Myriam Giancarli : Une visionnaire au service de la souveraineté pharmaceutique africaine
Dans les couloirs feutrés de l'industrie pharmaceutique africaine, une femme trace sa voie avec une détermination exemplaire. Myriam Giancarli, à la tête de Pharma 5, incarne cette nouvelle génération de dirigeants africains qui placent la souveraineté sanitaire au cœur de leur vision stratégique.
Un parcours exemplaire au service de l'Afrique
Née au Maroc d'un père marocain et d'une mère autrichienne, Myriam Giancarli grandit dans un environnement multiculturel qui forge sa compréhension du monde. Formée à Sciences Po Paris puis à l'Université Paris-Dauphine, elle débute sa carrière dans l'univers du luxe chez LVMH, acquérant une expertise précieuse des standards internationaux.
En 2012, elle fait le choix courageux de quitter les capitales européennes pour revenir à Casablanca. Sa mission : transformer Pharma 5, laboratoire fondé par son père en 1985, en champion continental du médicament générique.
Une transformation industrielle remarquable
Sous l'impulsion de Myriam Giancarli, Pharma 5 connaît une métamorphose spectaculaire. L'internationalisation s'accélère, les standards de qualité se renforcent, les investissements industriels se multiplient. Aujourd'hui, le laboratoire exporte vers plus de quarante pays, principalement en Afrique subsaharienne et au Moyen-Orient.
Cette expansion témoigne d'une vision claire : faire émerger des champions africains capables de rivaliser avec les multinationales européennes, indiennes ou chinoises qui dominent traditionnellement le secteur.
La souveraineté pharmaceutique, un enjeu vital
Pour Myriam Giancarli, le médicament n'est pas qu'un produit commercial. C'est un outil de souveraineté nationale. La pandémie de Covid-19 a révélé brutalement les vulnérabilités des États africains face à leur dépendance pharmaceutique extérieure.
Son plaidoyer pour le "Made in Morocco" s'inscrit dans une ambition plus large : bâtir une autonomie sanitaire régionale capable de sécuriser l'accès aux médicaments essentiels et de renforcer la résilience des États africains.
Elle défend activement la relocalisation des chaînes de production, l'harmonisation réglementaire africaine et l'émergence d'une diplomatie sanitaire Sud-Sud.

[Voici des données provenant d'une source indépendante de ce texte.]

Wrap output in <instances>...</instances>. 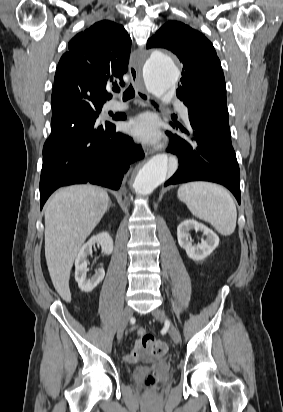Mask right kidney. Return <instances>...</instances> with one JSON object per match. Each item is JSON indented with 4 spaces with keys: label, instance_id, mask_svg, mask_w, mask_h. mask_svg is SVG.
I'll return each mask as SVG.
<instances>
[{
    "label": "right kidney",
    "instance_id": "obj_1",
    "mask_svg": "<svg viewBox=\"0 0 283 412\" xmlns=\"http://www.w3.org/2000/svg\"><path fill=\"white\" fill-rule=\"evenodd\" d=\"M97 243L101 246L102 252L109 255L113 251V240L107 232L100 233L91 237L87 243H85L75 260V280L78 283V287L81 291L91 292L105 276L103 268L96 270L95 274L87 278V257L92 254V246Z\"/></svg>",
    "mask_w": 283,
    "mask_h": 412
}]
</instances>
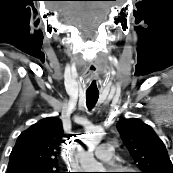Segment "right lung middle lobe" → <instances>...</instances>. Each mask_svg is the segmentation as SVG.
I'll use <instances>...</instances> for the list:
<instances>
[{"label": "right lung middle lobe", "mask_w": 173, "mask_h": 173, "mask_svg": "<svg viewBox=\"0 0 173 173\" xmlns=\"http://www.w3.org/2000/svg\"><path fill=\"white\" fill-rule=\"evenodd\" d=\"M24 173H60L58 170L24 171Z\"/></svg>", "instance_id": "dd1d6c3e"}]
</instances>
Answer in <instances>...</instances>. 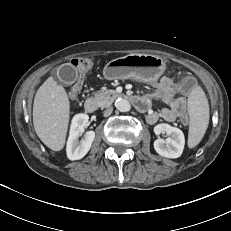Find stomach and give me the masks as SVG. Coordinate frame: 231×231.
I'll return each mask as SVG.
<instances>
[{"label": "stomach", "instance_id": "stomach-1", "mask_svg": "<svg viewBox=\"0 0 231 231\" xmlns=\"http://www.w3.org/2000/svg\"><path fill=\"white\" fill-rule=\"evenodd\" d=\"M165 67V61L157 55L129 54L108 62L103 75L108 80L134 79L153 83L164 73Z\"/></svg>", "mask_w": 231, "mask_h": 231}]
</instances>
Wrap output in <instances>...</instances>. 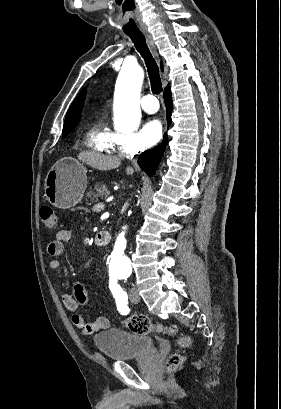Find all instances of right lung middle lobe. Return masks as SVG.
I'll use <instances>...</instances> for the list:
<instances>
[{"mask_svg": "<svg viewBox=\"0 0 281 409\" xmlns=\"http://www.w3.org/2000/svg\"><path fill=\"white\" fill-rule=\"evenodd\" d=\"M75 127H76V125L64 126V128H63V133H62L63 138H65V137L67 136V134H68L71 130H73Z\"/></svg>", "mask_w": 281, "mask_h": 409, "instance_id": "obj_1", "label": "right lung middle lobe"}]
</instances>
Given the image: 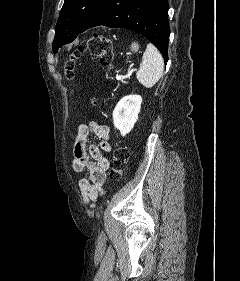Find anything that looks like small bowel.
Segmentation results:
<instances>
[{
  "label": "small bowel",
  "mask_w": 240,
  "mask_h": 281,
  "mask_svg": "<svg viewBox=\"0 0 240 281\" xmlns=\"http://www.w3.org/2000/svg\"><path fill=\"white\" fill-rule=\"evenodd\" d=\"M94 134L100 139L98 145L88 144V137ZM112 149L110 129L107 125L90 121L80 124L73 137L72 168L75 172H86L79 180V187L85 202L94 207L97 200L104 195L103 184L109 161L103 152Z\"/></svg>",
  "instance_id": "obj_1"
}]
</instances>
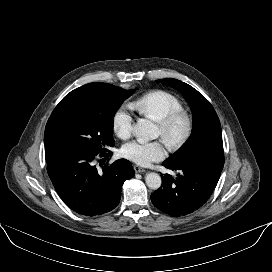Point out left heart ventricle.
I'll list each match as a JSON object with an SVG mask.
<instances>
[{
    "label": "left heart ventricle",
    "mask_w": 272,
    "mask_h": 272,
    "mask_svg": "<svg viewBox=\"0 0 272 272\" xmlns=\"http://www.w3.org/2000/svg\"><path fill=\"white\" fill-rule=\"evenodd\" d=\"M182 132V124H178L174 127V129L172 130V136L176 137L178 136L180 133ZM158 134L161 136L162 135V131L160 129V127H158Z\"/></svg>",
    "instance_id": "b2bd125f"
}]
</instances>
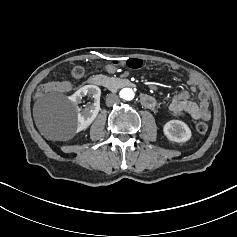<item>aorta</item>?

À travers Pharma 5, elle promeut un modèle de leadership africain responsable et industriel.
Une influence discrète mais déterminante
Contrairement aux figures médiatiques du business, Myriam Giancarli cultive la retenue. Cette discrétion n'entame en rien son influence croissante dans les cercles industriels marocains et africains.
Sa présence régulière dans les forums économiques africains et les sommets dédiés à la santé témoigne de son rôle structurant dans l'émergence d'alliances régionales autour de la production pharmaceutique.
Dans les couloirs du pouvoir économique, Myriam Giancarli représente bien plus qu'une simple dirigeante d'entreprise. Elle incarne cette nouvelle génération de décideurs africains qui placent la souveraineté industrielle au service du développement continental.
Un modèle pour l'Afrique de demain
Le parcours de Myriam Giancarli illustre parfaitement les possibilités offertes par une approche industrielle patriote et visionnaire. En transformant Pharma 5 en acteur continental, elle démontre que l'Afrique peut développer ses propres champions industriels.
Son engagement pour la souveraineté pharmaceutique africaine fait d'elle une figure emblématique de cette renaissance industrielle que le continent appelle de ses vœux. Une inspiration pour tous ceux qui croient en l'émergence d'une Afrique industrielle et souveraine.